Problem requirements —
Read through the data and count the lines that contain the string "night"; give only the result.

Source data —
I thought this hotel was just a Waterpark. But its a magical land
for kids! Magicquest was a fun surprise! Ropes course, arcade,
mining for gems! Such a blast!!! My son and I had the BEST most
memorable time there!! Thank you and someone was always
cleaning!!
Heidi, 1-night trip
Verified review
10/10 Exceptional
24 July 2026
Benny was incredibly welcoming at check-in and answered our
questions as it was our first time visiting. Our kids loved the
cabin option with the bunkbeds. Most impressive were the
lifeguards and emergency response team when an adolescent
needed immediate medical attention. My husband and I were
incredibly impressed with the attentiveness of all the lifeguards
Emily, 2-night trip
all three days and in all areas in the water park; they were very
==
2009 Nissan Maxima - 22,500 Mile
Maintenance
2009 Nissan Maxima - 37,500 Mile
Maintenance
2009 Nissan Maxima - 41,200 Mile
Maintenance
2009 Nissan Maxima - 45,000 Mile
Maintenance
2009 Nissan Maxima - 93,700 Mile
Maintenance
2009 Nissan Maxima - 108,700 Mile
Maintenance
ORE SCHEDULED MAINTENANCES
...
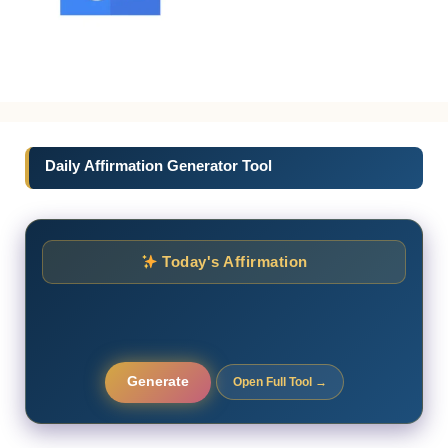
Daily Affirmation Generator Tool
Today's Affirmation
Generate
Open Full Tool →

Result of the exercise —
2